Film Year: 1976
Genre: ?
Director: Joel M. Reed
Starring: Lots and lots of boobs...being chopped off
The Movie
Oh boy.
This strange little flick features an "artist" who performs on stage by making naked women crawl out as he tortures and dismembers them in front of an audience. The audience thinks it's all an illusion, but spoiler alert, it isn't. He actually kidnaps and mentally breaks women and turns them into his slaves, and he just chops pieces off of them for fun (and he has a seemingly endless amount of them). When a critic refuses to review his "performance," he kidnaps the critic and a ballet dancer, as he mentally breaks the dancer to murder the critic on stage by kicking his face in.
After watching this movie, I'm curious where the genre phrase "torture porn" originated from. Because if it should describe any movie, it should be Blood Sucking Freaks, which is almost nothing but torture and erotica, with completely nude women littering its run time and being dismembered, simply because the movie can.
There's a certain...I don't want to say allure, but there's something about Blood Sucking Freaks that makes it almost interesting even if it isn't enjoyable. The premise of the film involves a group of "artists" whose form of "art" is torturing and chopping up nude girls in creative ways, and not reacting well when told by a critic that their form of "art" isn't art. This almost seems like a meta commentary on itself, as the film seems to stare its viewer squarely in the eye and dare them to declare what it's doing isn't art. Expression can come in many forms, and if the film is trying to state something with its crass display of gore and nudity (often in the same scene), I'm not sure what it is. But whatever that statement is, they certainly seem confident enough in executing it.
Maybe it's a boldness to the film that I admire, because it isn't shy. It is everything it sets out to be, and you are either disgusted by it or curious about it. It can fall either way, and I don't blame anybody for having either reaction. I spent most of this movie asking myself "Why is this movie a thing?" and tilting my head sideways, with a desire to learn more. There likely isn't much of an answer to that, as my suspicion is that all that's on Blood Sucking Freaks' mind is blood and boobs.
Well...you can't say it didn't deliver.
The Drive-In
We have Darcy to thank for this episode's guest host, professional wrestler Chris Jericho. Jericho personally selected this movie for his guest spot, claiming he and some friends had a bad movie club when they were younger and this was one of his personal favorite finds. One can't say the movie isn't memorable, though his enthusiasm for it is almost infectious. He especially seems intrigued by the women who are slaughtered, which he deduces counteracts the movie's horrifying violence because they don't seem too bothered by the idea of being chopped up into pieces.

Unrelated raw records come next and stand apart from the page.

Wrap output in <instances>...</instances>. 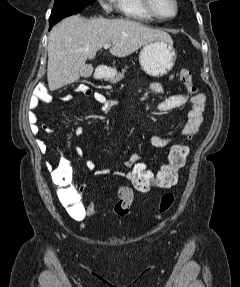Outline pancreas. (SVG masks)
I'll list each match as a JSON object with an SVG mask.
<instances>
[{
    "label": "pancreas",
    "mask_w": 240,
    "mask_h": 287,
    "mask_svg": "<svg viewBox=\"0 0 240 287\" xmlns=\"http://www.w3.org/2000/svg\"><path fill=\"white\" fill-rule=\"evenodd\" d=\"M125 71H126V69H123L121 73H118L116 76L112 77V78L110 79V81H111L112 83H116V82L120 81V80L124 77ZM173 78H174V76L172 75V76L170 77V79H173Z\"/></svg>",
    "instance_id": "1"
}]
</instances>
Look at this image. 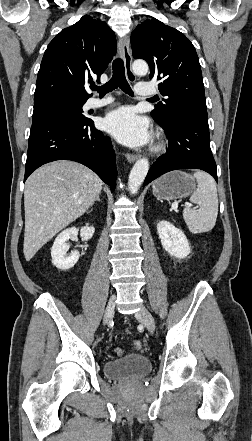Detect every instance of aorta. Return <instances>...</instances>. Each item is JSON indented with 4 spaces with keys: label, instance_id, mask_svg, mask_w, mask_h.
I'll return each instance as SVG.
<instances>
[{
    "label": "aorta",
    "instance_id": "obj_1",
    "mask_svg": "<svg viewBox=\"0 0 252 441\" xmlns=\"http://www.w3.org/2000/svg\"><path fill=\"white\" fill-rule=\"evenodd\" d=\"M132 69L137 75L147 74L149 67L143 60H136L132 65ZM149 170V161L146 158L139 159L134 164L128 179V188L130 194H136L142 185Z\"/></svg>",
    "mask_w": 252,
    "mask_h": 441
}]
</instances>
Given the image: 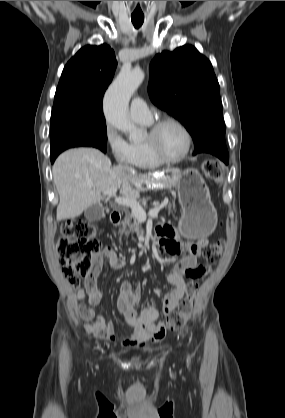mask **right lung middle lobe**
Instances as JSON below:
<instances>
[{"mask_svg": "<svg viewBox=\"0 0 285 418\" xmlns=\"http://www.w3.org/2000/svg\"><path fill=\"white\" fill-rule=\"evenodd\" d=\"M51 158L79 146L95 147L106 152L107 128L101 107L54 105L51 113Z\"/></svg>", "mask_w": 285, "mask_h": 418, "instance_id": "dd1d6c3e", "label": "right lung middle lobe"}]
</instances>
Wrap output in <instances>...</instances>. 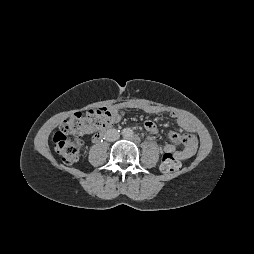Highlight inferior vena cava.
<instances>
[{
	"label": "inferior vena cava",
	"instance_id": "obj_1",
	"mask_svg": "<svg viewBox=\"0 0 254 254\" xmlns=\"http://www.w3.org/2000/svg\"><path fill=\"white\" fill-rule=\"evenodd\" d=\"M105 139L109 142H113L119 139L120 134L116 129H109L105 132Z\"/></svg>",
	"mask_w": 254,
	"mask_h": 254
}]
</instances>
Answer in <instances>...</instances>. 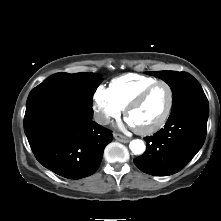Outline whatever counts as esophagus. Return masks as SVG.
Instances as JSON below:
<instances>
[{"label": "esophagus", "mask_w": 221, "mask_h": 221, "mask_svg": "<svg viewBox=\"0 0 221 221\" xmlns=\"http://www.w3.org/2000/svg\"><path fill=\"white\" fill-rule=\"evenodd\" d=\"M114 138L117 140V141H120L122 143H128L130 141V139L122 134H119V133H115L114 134Z\"/></svg>", "instance_id": "34e87169"}]
</instances>
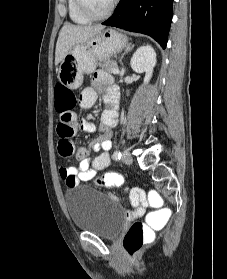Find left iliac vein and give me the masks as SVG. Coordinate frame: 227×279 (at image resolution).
Returning <instances> with one entry per match:
<instances>
[{
	"instance_id": "left-iliac-vein-1",
	"label": "left iliac vein",
	"mask_w": 227,
	"mask_h": 279,
	"mask_svg": "<svg viewBox=\"0 0 227 279\" xmlns=\"http://www.w3.org/2000/svg\"><path fill=\"white\" fill-rule=\"evenodd\" d=\"M121 160H122V162L124 163V164H127V165H130V164H132V156H131V154H130V152L128 151V150H125L124 152H123V155H122V158H121Z\"/></svg>"
}]
</instances>
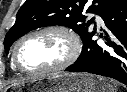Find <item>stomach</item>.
Listing matches in <instances>:
<instances>
[{
  "label": "stomach",
  "mask_w": 127,
  "mask_h": 92,
  "mask_svg": "<svg viewBox=\"0 0 127 92\" xmlns=\"http://www.w3.org/2000/svg\"><path fill=\"white\" fill-rule=\"evenodd\" d=\"M26 87L31 92H115L107 80L82 73L46 75L27 81ZM17 88H8L5 92H13Z\"/></svg>",
  "instance_id": "obj_1"
}]
</instances>
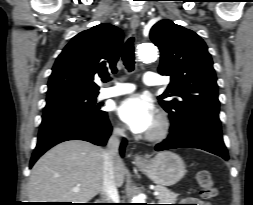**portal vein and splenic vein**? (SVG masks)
<instances>
[{
  "instance_id": "18ae733b",
  "label": "portal vein and splenic vein",
  "mask_w": 253,
  "mask_h": 205,
  "mask_svg": "<svg viewBox=\"0 0 253 205\" xmlns=\"http://www.w3.org/2000/svg\"><path fill=\"white\" fill-rule=\"evenodd\" d=\"M79 189H80V185H77V186H75V187L73 188L74 191H78ZM153 195H154V196H158V195H159V192H158L157 190H155V191L153 192Z\"/></svg>"
}]
</instances>
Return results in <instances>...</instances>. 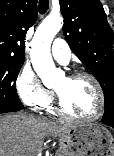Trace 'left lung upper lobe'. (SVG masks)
<instances>
[{
	"mask_svg": "<svg viewBox=\"0 0 114 156\" xmlns=\"http://www.w3.org/2000/svg\"><path fill=\"white\" fill-rule=\"evenodd\" d=\"M65 39L102 86V122L114 123V34L99 0H59Z\"/></svg>",
	"mask_w": 114,
	"mask_h": 156,
	"instance_id": "left-lung-upper-lobe-1",
	"label": "left lung upper lobe"
}]
</instances>
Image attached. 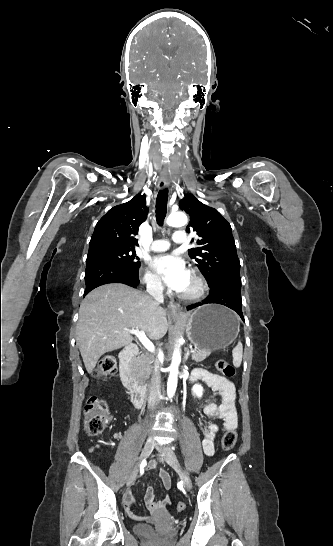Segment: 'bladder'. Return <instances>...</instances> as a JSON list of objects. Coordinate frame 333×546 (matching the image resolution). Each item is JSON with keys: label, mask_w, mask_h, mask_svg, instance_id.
Instances as JSON below:
<instances>
[{"label": "bladder", "mask_w": 333, "mask_h": 546, "mask_svg": "<svg viewBox=\"0 0 333 546\" xmlns=\"http://www.w3.org/2000/svg\"><path fill=\"white\" fill-rule=\"evenodd\" d=\"M134 531L136 534L141 536H152L157 535V531L155 528L150 524H137L134 526Z\"/></svg>", "instance_id": "bladder-1"}]
</instances>
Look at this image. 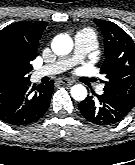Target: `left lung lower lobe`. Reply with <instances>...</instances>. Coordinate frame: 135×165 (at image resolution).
I'll list each match as a JSON object with an SVG mask.
<instances>
[{"mask_svg": "<svg viewBox=\"0 0 135 165\" xmlns=\"http://www.w3.org/2000/svg\"><path fill=\"white\" fill-rule=\"evenodd\" d=\"M90 96L79 103L83 116L96 124H112L121 121L130 111L131 107L123 103L111 93Z\"/></svg>", "mask_w": 135, "mask_h": 165, "instance_id": "1", "label": "left lung lower lobe"}]
</instances>
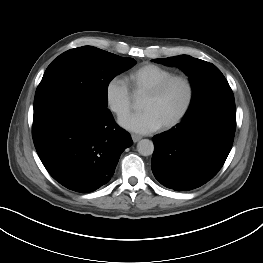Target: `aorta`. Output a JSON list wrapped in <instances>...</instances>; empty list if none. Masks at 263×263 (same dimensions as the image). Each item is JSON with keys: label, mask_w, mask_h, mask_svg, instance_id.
<instances>
[{"label": "aorta", "mask_w": 263, "mask_h": 263, "mask_svg": "<svg viewBox=\"0 0 263 263\" xmlns=\"http://www.w3.org/2000/svg\"><path fill=\"white\" fill-rule=\"evenodd\" d=\"M137 151L142 156H150L154 152V144L149 139H142L137 144Z\"/></svg>", "instance_id": "aorta-1"}]
</instances>
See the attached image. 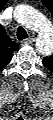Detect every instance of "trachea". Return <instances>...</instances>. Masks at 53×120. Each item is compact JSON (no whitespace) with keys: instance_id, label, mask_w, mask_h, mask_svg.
<instances>
[{"instance_id":"1","label":"trachea","mask_w":53,"mask_h":120,"mask_svg":"<svg viewBox=\"0 0 53 120\" xmlns=\"http://www.w3.org/2000/svg\"><path fill=\"white\" fill-rule=\"evenodd\" d=\"M17 38L18 40H23V39H26L28 38V34L26 32V30L22 27H18L17 29Z\"/></svg>"}]
</instances>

While Jericho has a fondness for the movie, he doesn't know much about it. This is where Joe Bob comes into play, who has a ton of information on director Joel M. Reed, who specialized in skin flicks just a sleazy as this and even dated Batgirl herself Yvonne Craig (I am super jealous). He also talks about the enigmatic cast, most of which were onstage thespians, and how most had unfortunate ends, leading to talk of this movie having a "curse." As for all the naked women, they were a mixture of porn stars and college co-eds who were glad to shed their clothes for a few hundred bucks.
Jericho is surprisingly a good guest host, because he always has some sort of comment on what's transpiring and has enough curiosity to set up Joe Bob for an info dump. Topics spring from odd lines of dialogue (such as the allusion that the women are used as urinals as well) and even the film's original title, The Incredible Torture Show (with one hell of an appropriate acronym), all the way to discussion how there is only one "blood sucking freak" in the film. There's even the small tidbit that Oliver Stone was on set at some point! JESUS! Jericho closes out the episode with a musical number, which is...um...
It's hard to recommend this episode to passive audiences, because this movie is on the more extreme end of what Joe Bob offers. But rabid fans of The Last Drive-In will know what they're in for and will jump in willingly. The one thing I can say for certain is that who ever did the breast count in this movie probably should have gotten a bonus. 76 BREASTS!